My son's 11-87 is having a feeding issue - it's several years old and was well-used when he got it. I pulled the trigger group completely apart, cleaned everything... the shells are popping out of the magazine as they should, but they're just sitting on top of the carrier. If I depress the carrier button, and raise the carrier, then the bolt will go ahead and cycle the round into the chamber. I have an idea there's an issue with the carrier button and a little quasi-horseshoe shaped vertical piece of steel that the carrier-button seems to be getting hung on. Or maybe the bottom of the bolt isn't grabbing it and pulling it all the way back. Any thoughts? I'm about half inclined to just throw out the whole trigger group and buy a new one.
No sure this fits,[without seeing the gun] but had a problem with eject in mine and replaced the rubber o-ring up on the mag tube and its worked fine since.
not an ejection problem, only a feeding problem. the mag tube was dirty, but is now clean and slicker than owl crap. when I charge the bolt handle, the shell pops out of the mag tube, but it just comes to rest on top of the carrier, and the bolt doesn't feed forward.
Yes, lots of possibilities, nothing major - take it to a gunsmith Or look at the reassembly of the trigger mechanism instructions, the lifer is not lifting (PROBABLY the catch and lefter arms are reversed on the left side of the trigger (going on memory here) When a new round is loaded, there's a "gate" or a lever that is activated to lift the loading gate
My Remington 1100 does the same if the trigger group gets gumed up or the magazine tube spring is warn out. Try a new magazine tube spring and spray off the built op grime with carbarator cleaner. The stuff they used before cars came out with injectors.
There is a "link" that goes back into the stock that is apt to break on 1100 and 11-87's. I don't remember for sure the problem that it causes when it breaks but when I shot my 1100 competitively I always carried and extra of these. It is easy to take out and see if it is broke and easy to replace if it is so it might be worth checking. Does the action stay open or does it close on an empty chamber?

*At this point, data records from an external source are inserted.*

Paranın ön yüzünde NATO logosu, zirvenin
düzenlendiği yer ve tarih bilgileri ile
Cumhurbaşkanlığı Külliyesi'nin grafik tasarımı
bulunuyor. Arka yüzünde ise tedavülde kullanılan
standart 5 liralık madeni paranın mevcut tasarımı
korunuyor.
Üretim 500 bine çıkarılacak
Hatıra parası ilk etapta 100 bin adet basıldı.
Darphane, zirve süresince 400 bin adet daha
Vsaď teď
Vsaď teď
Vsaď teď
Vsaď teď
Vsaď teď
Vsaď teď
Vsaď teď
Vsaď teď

Yes mine broke. I had one made out of steel as Remington and the local agents refused to help me but usually it is a failure to engage that littel tab on the trigger group. It needs a strong magazine spring to overcome recoil aswel as that "tab". Wish I coulf import it somehow
It's been a while since I had an 11-87 and IIRC I had the same issue. There is a part that is so prone to breakage, Midway USA used to carry them. It's located on the left side of the receiver and has to be soldered, the interceptor latch pin. See if it's still there. Photo here, you can blow up the schematic and see how it's attached to a pin on the side of the receiver. https://www.gunpartscorp.com/gun-manufacturer/remington/1187/parts-list-rem1187?page=7&sort-by=name asc
ok, i think i see your trouble. I took one of my 1100s apart and it appears that there is a piece broke off and missing in your trigger group. I can't tell for sure if it is there in your picture or not. I have broke this before as well and it falls out and you don't know it is missing. hope this helps
ok, everything looks normal to me, you can check and make sure that the piece that i have circled is secure but other than that I don't see anything up with that trigger group.

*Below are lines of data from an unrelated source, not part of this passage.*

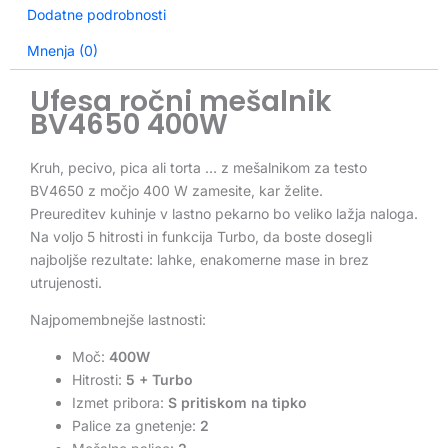
Dodatne podrobnosti
Mnenja (0)
Ufesa ročni mešalnik
BV4650 400W
Kruh, pecivo, pica ali torta … z mešalnikom za testo
BV4650 z močjo 400 W zamesite, kar želite.
Preureditev kuhinje v lastno pekarno bo veliko lažja naloga.
Na voljo 5 hitrosti in funkcija Turbo, da boste dosegli
najboljše rezultate: lahke, enakomerne mase in brez
utrujenosti.
Najpomembnejše lastnosti:
Moč:
400W
Hitrosti:
5 + Turbo
Izmet pribora:
S pritiskom na tipko
Palice za gnetenje:
2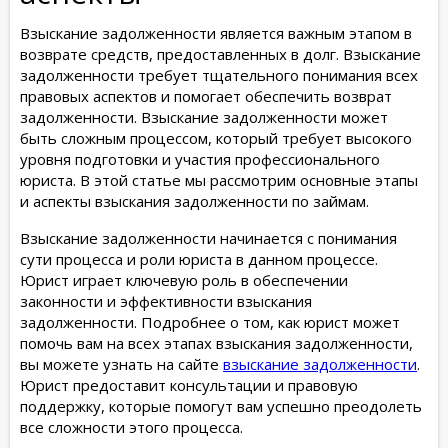
Взыскание задолженности является важным этапом в
возврате средств, предоставленных в долг. Взыскание
задолженности требует тщательного понимания всех
правовых аспектов и помогает обеспечить возврат
задолженности. Взыскание задолженности может
быть сложным процессом, который требует высокого
уровня подготовки и участия профессионального
юриста. В этой статье мы рассмотрим основные этапы
и аспекты взыскания задолженности по займам.
Взыскание задолженности начинается с понимания
сути процесса и роли юриста в данном процессе.
Юрист играет ключевую роль в обеспечении
законности и эффективности взыскания
задолженности. Подробнее о том, как юрист может
помочь вам на всех этапах взыскания задолженности,
вы можете узнать на сайте
взыскание задолженности
.
Юрист предоставит консультации и правовую
поддержку, которые помогут вам успешно преодолеть
все сложности этого процесса.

If your magazine spring is weak it does not trip that thing that you circled and it wil lock open as if empty.....
Hey, trigger group LOOKS fine, what I referred to earlier was the silver arm forward of the trigger and the black arm running aft, The forward arm goes UNDER the (I believe it's called) the sear release - yours looks correct. The circled piece - that's the gate release, yours looks like there's a flat spring holding it. When the shell is released from the mag, the spring drives it aft to engage that release to allow the gun to cycle. LOTS of things will prevent that from happening: gunked up mag release, gunked up mag, springs, etc. I've replaced exactly ONE in all the years I worked on guns; not for the faint of heart!! In the butt of the stock is a tube with a long, stiff spring - that drives the bolt forward. If that is gunked up it does no allow the bolt to go full aft which stops the gun from cycling. Does it feed and load manually? If it does but does not when it's fired, it's either not enough gas or sticky chamber, or sticky mag. Try it manually; is it a MAGNUM receiver and you're shooting field loads? It's been a month since original post - take it to a gunsmith.
But if the bolt is not fully retracted, the gate will not lift to feed the next round. Does it work manually?
I've fixed WAY more 870s and 500s than autos, Maybe my clientele was more pump fans ? Autos are GREAT if you keep them lubricated and cleaned; however nothing is worse than an auto which isn't!